Report every line of the listing below in which the string "видов" appears.

PROVIDED INFORMATION Start Marker

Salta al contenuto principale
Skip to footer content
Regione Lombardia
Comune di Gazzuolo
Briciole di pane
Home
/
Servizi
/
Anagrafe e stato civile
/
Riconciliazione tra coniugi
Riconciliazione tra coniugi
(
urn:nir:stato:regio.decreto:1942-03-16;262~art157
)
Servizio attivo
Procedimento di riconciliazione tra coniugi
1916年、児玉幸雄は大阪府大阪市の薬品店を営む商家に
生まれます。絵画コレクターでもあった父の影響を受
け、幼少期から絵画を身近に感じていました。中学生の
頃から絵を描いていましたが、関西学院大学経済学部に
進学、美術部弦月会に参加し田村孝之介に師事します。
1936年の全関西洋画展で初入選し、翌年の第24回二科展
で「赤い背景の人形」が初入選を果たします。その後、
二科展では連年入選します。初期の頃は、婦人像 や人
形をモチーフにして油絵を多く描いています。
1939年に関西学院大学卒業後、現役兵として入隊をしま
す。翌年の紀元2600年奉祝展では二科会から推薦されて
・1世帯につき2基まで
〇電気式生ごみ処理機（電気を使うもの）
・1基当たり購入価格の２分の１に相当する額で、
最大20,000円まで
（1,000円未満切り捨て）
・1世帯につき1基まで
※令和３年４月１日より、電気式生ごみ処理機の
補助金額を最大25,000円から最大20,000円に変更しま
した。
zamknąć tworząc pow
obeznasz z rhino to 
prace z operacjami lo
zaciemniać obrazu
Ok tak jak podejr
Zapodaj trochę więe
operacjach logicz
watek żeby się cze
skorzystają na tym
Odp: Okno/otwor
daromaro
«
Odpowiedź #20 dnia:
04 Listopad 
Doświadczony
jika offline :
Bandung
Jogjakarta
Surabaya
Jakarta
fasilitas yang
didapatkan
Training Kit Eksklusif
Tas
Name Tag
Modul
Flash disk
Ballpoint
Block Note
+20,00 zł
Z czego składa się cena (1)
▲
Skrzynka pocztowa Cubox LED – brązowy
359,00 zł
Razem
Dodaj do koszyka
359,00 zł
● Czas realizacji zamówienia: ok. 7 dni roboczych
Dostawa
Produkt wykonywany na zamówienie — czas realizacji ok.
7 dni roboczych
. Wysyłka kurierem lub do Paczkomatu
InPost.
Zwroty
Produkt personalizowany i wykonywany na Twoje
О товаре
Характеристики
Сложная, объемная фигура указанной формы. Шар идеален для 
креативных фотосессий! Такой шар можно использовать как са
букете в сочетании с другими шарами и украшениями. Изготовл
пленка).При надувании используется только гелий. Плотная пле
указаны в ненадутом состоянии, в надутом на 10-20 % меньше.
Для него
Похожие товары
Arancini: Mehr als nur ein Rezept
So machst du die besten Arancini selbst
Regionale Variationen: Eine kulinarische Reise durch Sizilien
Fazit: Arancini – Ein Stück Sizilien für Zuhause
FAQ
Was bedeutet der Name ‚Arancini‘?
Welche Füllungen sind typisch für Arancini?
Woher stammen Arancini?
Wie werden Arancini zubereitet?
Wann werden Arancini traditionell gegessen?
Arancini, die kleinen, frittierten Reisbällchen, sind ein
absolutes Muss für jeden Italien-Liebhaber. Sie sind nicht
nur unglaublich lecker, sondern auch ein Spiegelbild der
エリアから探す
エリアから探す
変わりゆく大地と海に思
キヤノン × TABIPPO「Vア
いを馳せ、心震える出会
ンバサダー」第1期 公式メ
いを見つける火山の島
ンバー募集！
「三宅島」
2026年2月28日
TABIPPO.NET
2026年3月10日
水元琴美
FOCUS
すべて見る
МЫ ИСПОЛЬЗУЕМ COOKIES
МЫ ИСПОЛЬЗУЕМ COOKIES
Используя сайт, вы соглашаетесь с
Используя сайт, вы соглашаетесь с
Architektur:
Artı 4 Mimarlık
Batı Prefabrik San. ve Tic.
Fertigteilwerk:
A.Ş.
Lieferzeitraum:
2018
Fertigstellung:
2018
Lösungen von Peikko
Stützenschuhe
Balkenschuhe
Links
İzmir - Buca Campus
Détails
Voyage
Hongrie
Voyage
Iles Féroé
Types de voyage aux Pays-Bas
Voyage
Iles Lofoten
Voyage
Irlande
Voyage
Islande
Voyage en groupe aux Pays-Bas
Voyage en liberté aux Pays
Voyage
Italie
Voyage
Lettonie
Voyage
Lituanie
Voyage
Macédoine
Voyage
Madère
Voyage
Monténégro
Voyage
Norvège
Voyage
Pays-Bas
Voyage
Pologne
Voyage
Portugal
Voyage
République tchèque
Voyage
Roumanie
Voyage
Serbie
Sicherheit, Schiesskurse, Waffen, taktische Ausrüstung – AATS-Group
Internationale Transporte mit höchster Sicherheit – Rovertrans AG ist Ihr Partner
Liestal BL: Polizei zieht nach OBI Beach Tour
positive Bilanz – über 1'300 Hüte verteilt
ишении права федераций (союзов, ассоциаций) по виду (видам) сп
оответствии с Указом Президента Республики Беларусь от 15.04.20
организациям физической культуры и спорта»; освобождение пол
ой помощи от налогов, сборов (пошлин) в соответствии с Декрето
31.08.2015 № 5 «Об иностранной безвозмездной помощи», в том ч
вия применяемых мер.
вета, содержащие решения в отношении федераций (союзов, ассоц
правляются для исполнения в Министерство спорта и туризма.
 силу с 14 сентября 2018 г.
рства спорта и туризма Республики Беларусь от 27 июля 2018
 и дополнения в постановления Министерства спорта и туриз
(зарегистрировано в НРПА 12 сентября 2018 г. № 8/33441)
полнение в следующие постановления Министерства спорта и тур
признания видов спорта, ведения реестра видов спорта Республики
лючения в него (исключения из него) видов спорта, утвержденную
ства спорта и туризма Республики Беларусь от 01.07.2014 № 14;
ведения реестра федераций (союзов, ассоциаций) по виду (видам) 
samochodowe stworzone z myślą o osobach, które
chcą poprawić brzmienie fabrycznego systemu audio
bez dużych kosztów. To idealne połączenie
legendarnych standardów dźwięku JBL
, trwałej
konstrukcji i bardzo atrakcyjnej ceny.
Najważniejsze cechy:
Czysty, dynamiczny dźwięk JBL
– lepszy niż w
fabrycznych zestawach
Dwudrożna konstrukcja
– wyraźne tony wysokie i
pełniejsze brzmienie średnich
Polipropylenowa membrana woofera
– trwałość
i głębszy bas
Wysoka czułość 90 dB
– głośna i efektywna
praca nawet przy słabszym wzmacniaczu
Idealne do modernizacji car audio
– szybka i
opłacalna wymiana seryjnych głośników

PROVIDED INFORMATION End Marker

WRITTEN SOLUTION:
признания видов спорта, ведения реестра видов спорта Республики
лючения в него (исключения из него) видов спорта, утвержденную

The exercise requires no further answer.